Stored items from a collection
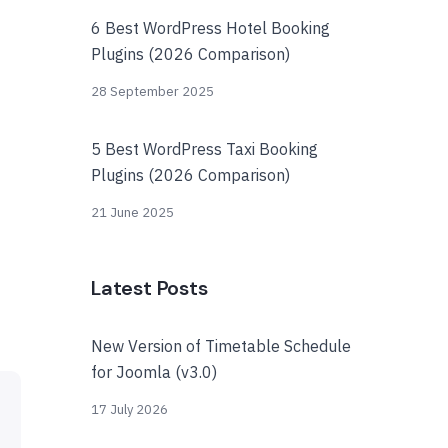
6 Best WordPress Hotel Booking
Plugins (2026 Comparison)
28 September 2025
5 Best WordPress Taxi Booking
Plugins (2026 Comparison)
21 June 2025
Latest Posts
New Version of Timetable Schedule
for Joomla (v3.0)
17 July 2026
==
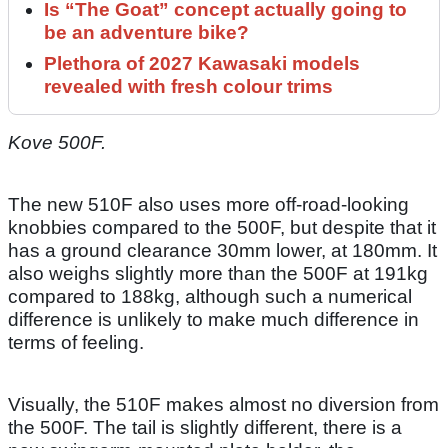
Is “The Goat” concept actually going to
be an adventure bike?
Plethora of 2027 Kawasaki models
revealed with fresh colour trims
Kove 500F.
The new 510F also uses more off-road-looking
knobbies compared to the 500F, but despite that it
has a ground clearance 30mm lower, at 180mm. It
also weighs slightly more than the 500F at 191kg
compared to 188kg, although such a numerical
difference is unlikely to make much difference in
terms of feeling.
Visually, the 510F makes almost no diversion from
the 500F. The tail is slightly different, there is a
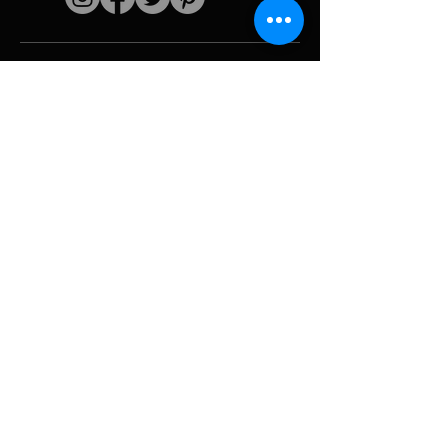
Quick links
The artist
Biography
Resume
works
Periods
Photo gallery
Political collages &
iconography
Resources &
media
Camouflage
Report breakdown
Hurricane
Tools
* * *
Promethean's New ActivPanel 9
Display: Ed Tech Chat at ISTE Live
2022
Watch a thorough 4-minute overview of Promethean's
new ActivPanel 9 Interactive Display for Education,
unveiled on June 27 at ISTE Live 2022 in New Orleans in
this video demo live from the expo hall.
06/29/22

DIRECTIONS FOR THIS TASK
In the entries above, find the line holding "6 Best WordPress Hotel Booking" and the line holding "17 July 2026"; print both of them and every line between, exactly, and nothing else.

ANSWER TO THE EXERCISE
6 Best WordPress Hotel Booking
Plugins (2026 Comparison)
28 September 2025
5 Best WordPress Taxi Booking
Plugins (2026 Comparison)
21 June 2025
Latest Posts
New Version of Timetable Schedule
for Joomla (v3.0)
17 July 2026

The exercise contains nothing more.